-- Data supplied --
-- Opening Marker --
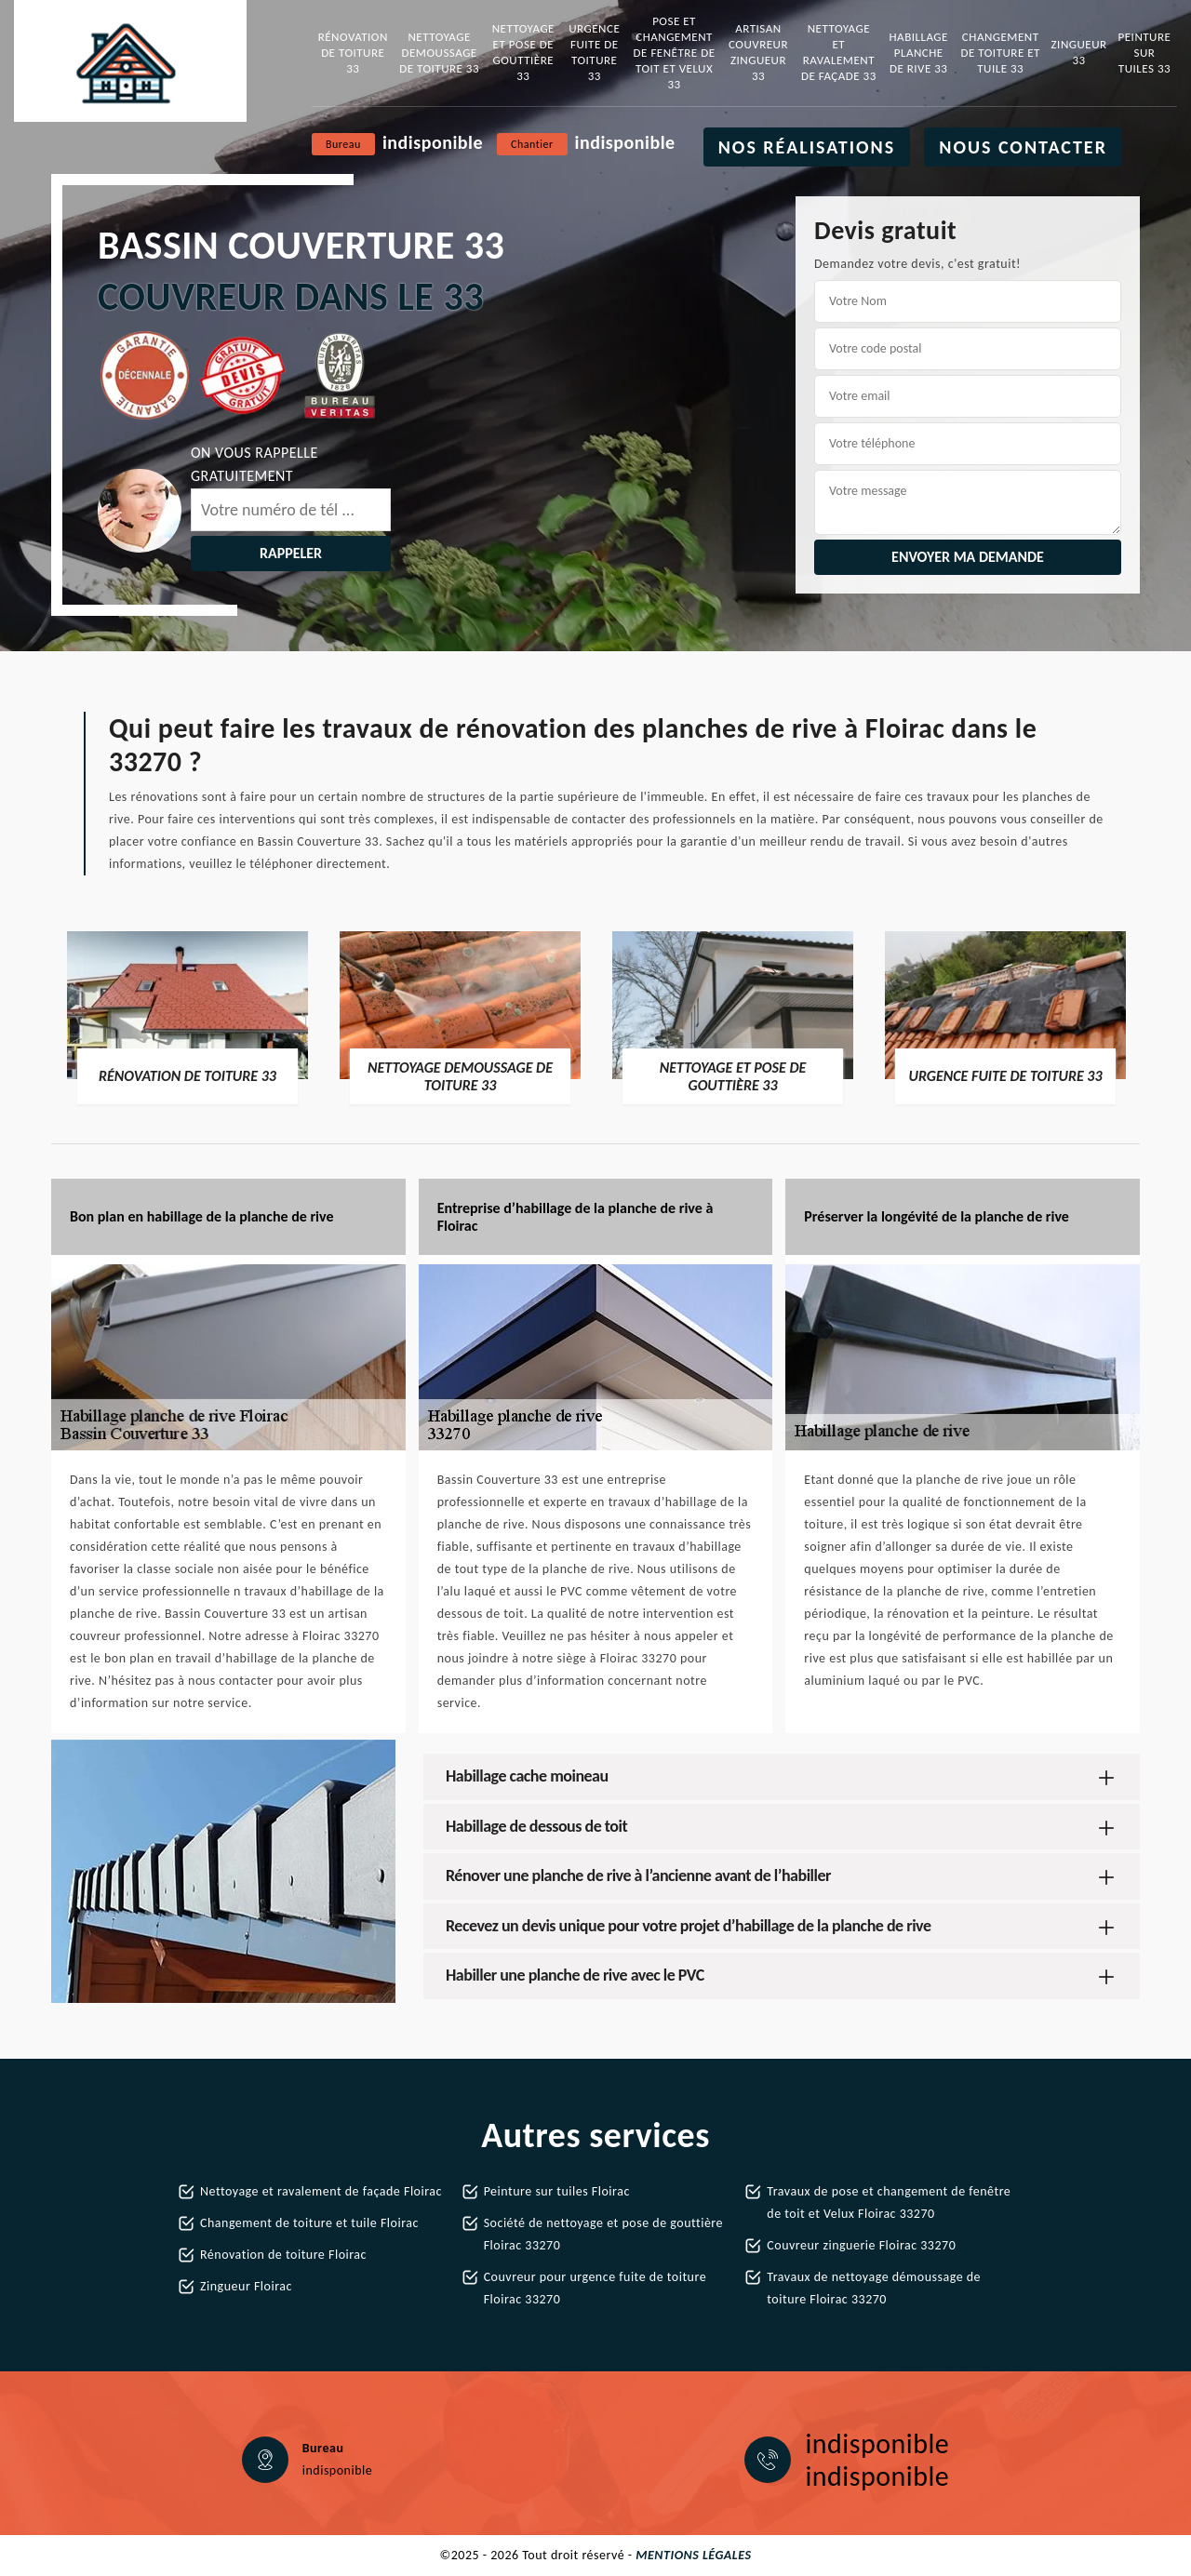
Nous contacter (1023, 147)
-- Closing Marker --
-- Opening Marker --
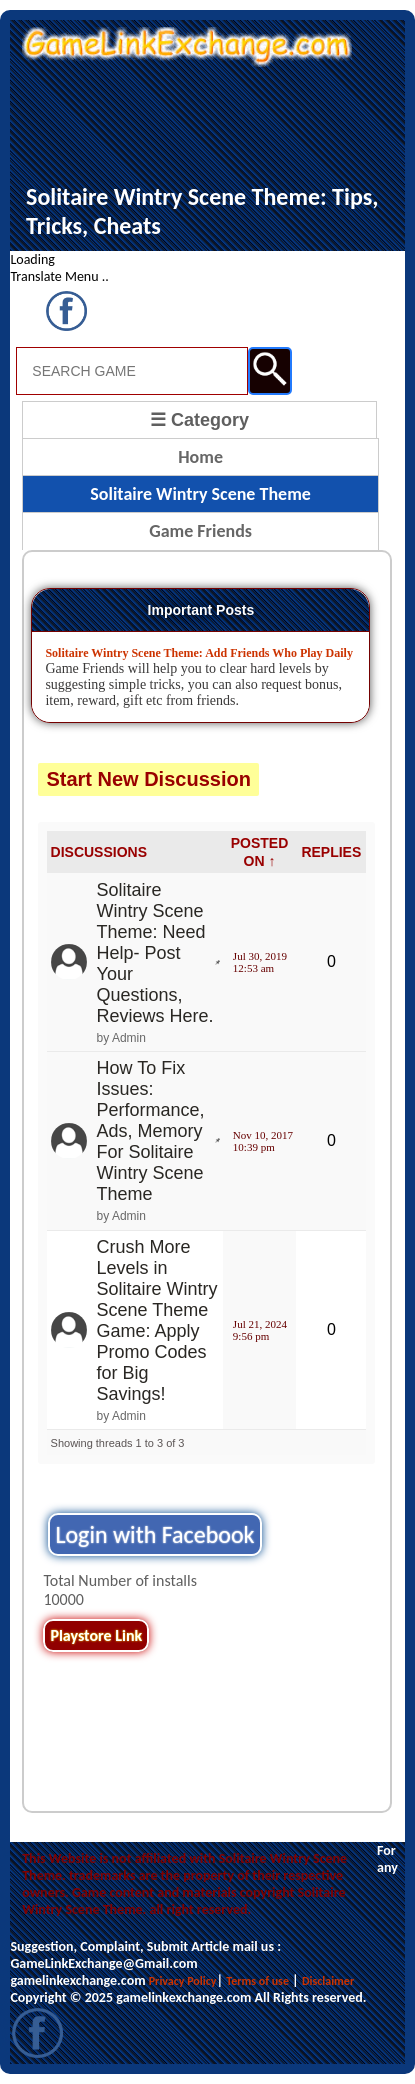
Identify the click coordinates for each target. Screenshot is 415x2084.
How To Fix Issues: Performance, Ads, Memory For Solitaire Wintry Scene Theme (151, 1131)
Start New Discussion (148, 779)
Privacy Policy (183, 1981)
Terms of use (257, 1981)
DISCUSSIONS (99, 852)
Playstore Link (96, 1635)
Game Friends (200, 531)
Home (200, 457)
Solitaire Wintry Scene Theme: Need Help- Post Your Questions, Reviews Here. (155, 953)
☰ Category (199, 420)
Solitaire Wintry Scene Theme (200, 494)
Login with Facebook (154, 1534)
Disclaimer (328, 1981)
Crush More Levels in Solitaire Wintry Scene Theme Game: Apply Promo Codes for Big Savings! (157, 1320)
-- Closing Marker --
-- Opening Marker --
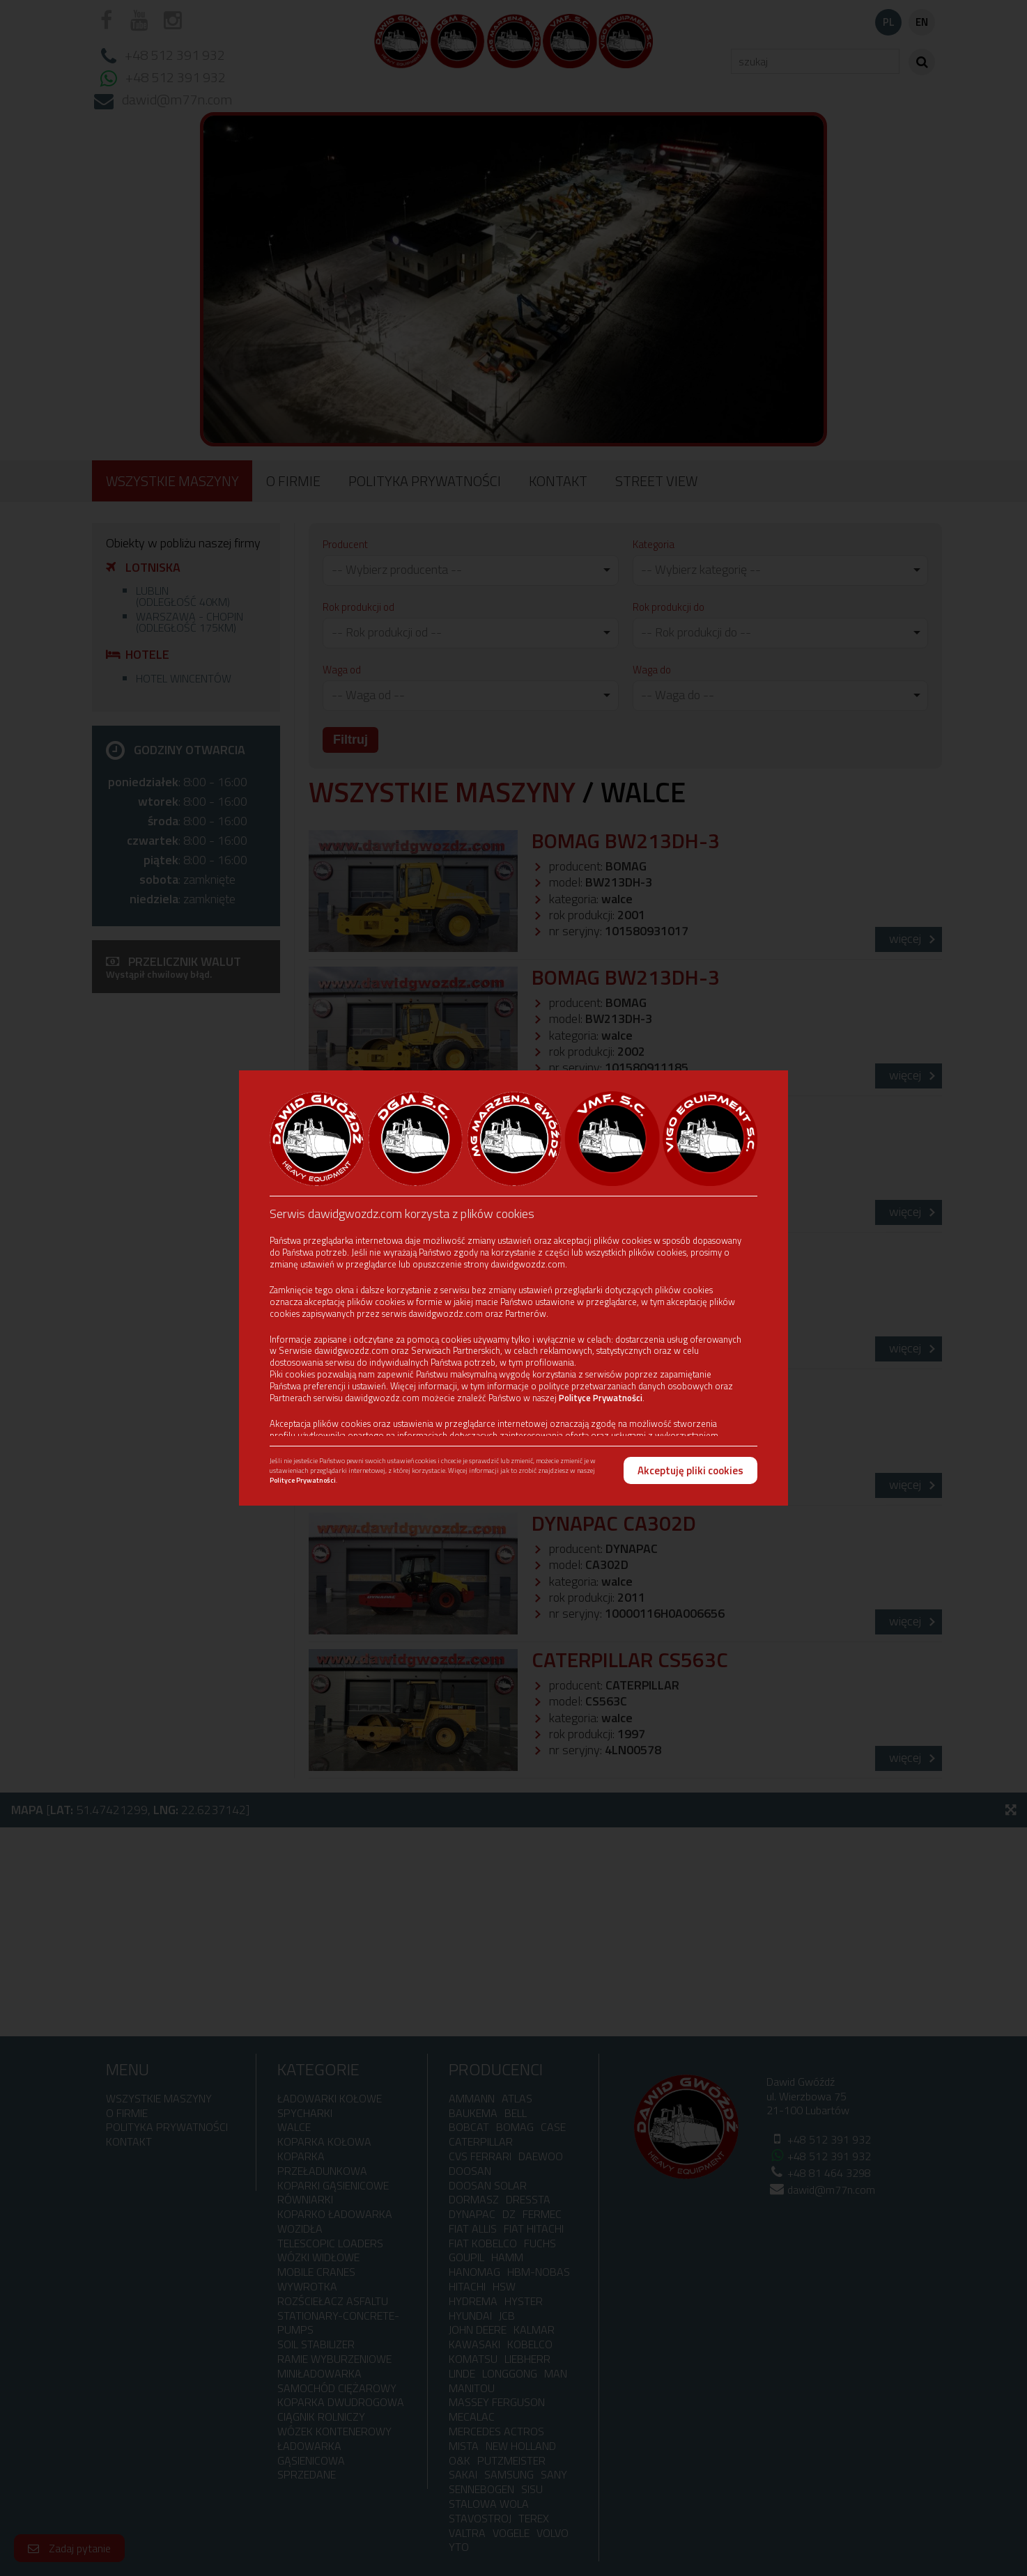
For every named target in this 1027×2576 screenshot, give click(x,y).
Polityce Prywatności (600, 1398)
-- Closing Marker --
-- Exercise aim --
Taking the material above, extract exactly and only the lines from the line with "Solitaire Wintry Scene Theme (200, 494)" to the line with "Crush More Levels", inclusive of both.

-- Reply --
Solitaire Wintry Scene Theme (200, 494)
Login with Facebook (154, 1534)
Disclaimer (328, 1981)
Crush More Levels in Solitaire Wintry Scene Theme Game: Apply Promo Codes for Big Savings! (157, 1320)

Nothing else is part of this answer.